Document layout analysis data
=====
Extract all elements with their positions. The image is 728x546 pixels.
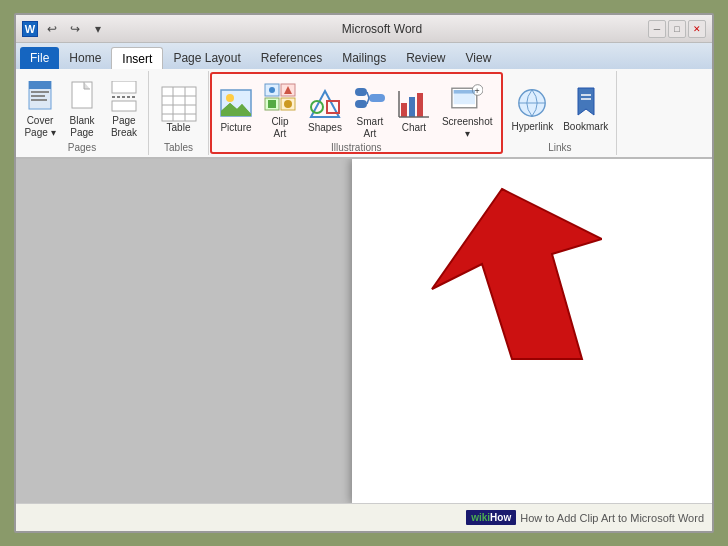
ribbon-spacer <box>617 71 712 155</box>
illustrations-group-items: Picture <box>216 76 497 142</box>
svg-rect-1 <box>29 81 51 89</box>
smart-art-btn[interactable]: SmartArt <box>350 80 390 142</box>
tab-references[interactable]: References <box>251 47 332 69</box>
hyperlink-label: Hyperlink <box>512 121 554 133</box>
svg-text:+: + <box>475 86 480 96</box>
bookmark-icon <box>570 87 602 119</box>
tab-review[interactable]: Review <box>396 47 455 69</box>
hyperlink-btn[interactable]: Hyperlink <box>508 85 558 135</box>
arrow-overlay <box>342 179 602 439</box>
chart-label: Chart <box>402 122 426 134</box>
svg-rect-31 <box>369 94 385 102</box>
app-icon: W <box>22 21 38 37</box>
undo-btn[interactable]: ↩ <box>42 19 62 39</box>
svg-point-25 <box>284 100 292 108</box>
svg-line-32 <box>367 92 369 98</box>
page-break-btn[interactable]: PageBreak <box>104 79 144 141</box>
blank-page-btn[interactable]: BlankPage <box>62 79 102 141</box>
svg-line-33 <box>367 98 369 104</box>
svg-point-16 <box>226 94 234 102</box>
svg-marker-46 <box>578 88 594 115</box>
svg-rect-4 <box>31 99 47 101</box>
picture-icon <box>220 88 252 120</box>
pages-group-items: CoverPage ▾ BlankPage <box>20 73 144 142</box>
clip-art-icon <box>264 82 296 114</box>
app-window: W ↩ ↪ ▾ Microsoft Word ─ □ ✕ File Home I… <box>14 13 714 533</box>
page-break-label: PageBreak <box>111 115 137 139</box>
cover-page-icon <box>24 81 56 113</box>
table-label: Table <box>167 122 191 133</box>
svg-marker-49 <box>432 189 602 359</box>
table-btn[interactable]: Table <box>155 84 203 135</box>
close-btn[interactable]: ✕ <box>688 20 706 38</box>
bookmark-btn[interactable]: Bookmark <box>559 85 612 135</box>
svg-rect-24 <box>268 100 276 108</box>
svg-rect-5 <box>72 82 92 108</box>
blank-page-icon <box>66 81 98 113</box>
picture-label: Picture <box>220 122 251 134</box>
redo-btn[interactable]: ↪ <box>65 19 85 39</box>
ribbon-group-pages: CoverPage ▾ BlankPage <box>16 71 149 155</box>
svg-rect-8 <box>112 101 136 111</box>
window-title: Microsoft Word <box>116 22 648 36</box>
quick-access-buttons: ↩ ↪ ▾ <box>42 19 108 39</box>
maximize-btn[interactable]: □ <box>668 20 686 38</box>
svg-rect-29 <box>355 88 367 96</box>
clip-art-btn[interactable]: ClipArt <box>260 80 300 142</box>
svg-rect-6 <box>112 81 136 93</box>
smart-art-icon <box>354 82 386 114</box>
wiki-how-text: How to Add Clip Art to Microsoft Word <box>520 512 704 524</box>
quick-access-dropdown[interactable]: ▾ <box>88 19 108 39</box>
picture-btn[interactable]: Picture <box>216 86 256 136</box>
clip-art-label: ClipArt <box>271 116 288 140</box>
chart-icon <box>398 88 430 120</box>
pages-label: Pages <box>68 142 96 155</box>
screenshot-label: Screenshot▾ <box>442 116 493 140</box>
tab-insert[interactable]: Insert <box>111 47 163 69</box>
svg-rect-35 <box>409 97 415 117</box>
svg-rect-43 <box>454 90 475 94</box>
svg-point-22 <box>269 87 275 93</box>
title-bar: W ↩ ↪ ▾ Microsoft Word ─ □ ✕ <box>16 15 712 43</box>
cover-page-btn[interactable]: CoverPage ▾ <box>20 79 60 141</box>
svg-rect-3 <box>31 95 45 97</box>
page-break-icon <box>108 81 140 113</box>
smart-art-label: SmartArt <box>357 116 384 140</box>
svg-rect-36 <box>417 93 423 117</box>
main-area <box>16 159 712 503</box>
chart-btn[interactable]: Chart <box>394 86 434 136</box>
screenshot-icon: + <box>451 82 483 114</box>
cover-page-label: CoverPage ▾ <box>24 115 55 139</box>
bottom-bar: wikiHow How to Add Clip Art to Microsoft… <box>16 503 712 531</box>
tab-view[interactable]: View <box>456 47 502 69</box>
tables-label: Tables <box>164 142 193 155</box>
ribbon-tabs: File Home Insert Page Layout References … <box>16 43 712 69</box>
svg-rect-2 <box>31 91 49 93</box>
tab-mailings[interactable]: Mailings <box>332 47 396 69</box>
illustrations-label: Illustrations <box>331 142 382 155</box>
tables-group-items: Table <box>155 73 203 142</box>
ribbon-body: CoverPage ▾ BlankPage <box>16 69 712 159</box>
shapes-btn[interactable]: Shapes <box>304 86 346 136</box>
svg-rect-9 <box>162 87 196 121</box>
shapes-icon <box>309 88 341 120</box>
tab-page-layout[interactable]: Page Layout <box>163 47 250 69</box>
svg-rect-34 <box>401 103 407 117</box>
links-label: Links <box>548 142 571 155</box>
bookmark-label: Bookmark <box>563 121 608 133</box>
ribbon-group-tables: Table Tables <box>149 71 209 155</box>
svg-rect-30 <box>355 100 367 108</box>
minimize-btn[interactable]: ─ <box>648 20 666 38</box>
wiki-badge: wikiHow <box>466 510 516 525</box>
hyperlink-icon <box>516 87 548 119</box>
tab-home[interactable]: Home <box>59 47 111 69</box>
ribbon-group-illustrations: Picture <box>210 72 503 154</box>
ribbon-group-links: Hyperlink Bookmark Links <box>504 71 618 155</box>
blank-page-label: BlankPage <box>69 115 94 139</box>
links-group-items: Hyperlink Bookmark <box>508 73 613 142</box>
tab-file[interactable]: File <box>20 47 59 69</box>
screenshot-btn[interactable]: + Screenshot▾ <box>438 80 497 142</box>
shapes-label: Shapes <box>308 122 342 134</box>
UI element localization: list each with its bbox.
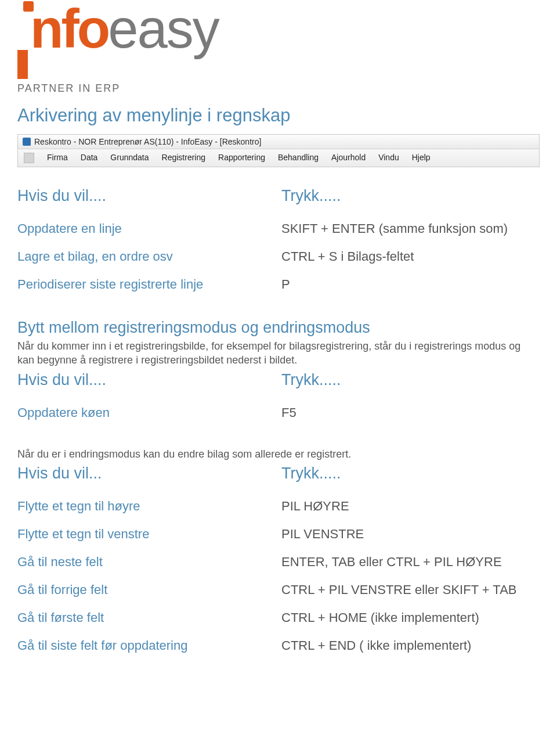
=====
## What this task involves
The answer should be a single number giving how many lines in the records hold the word "ClipArt".

## Answer
2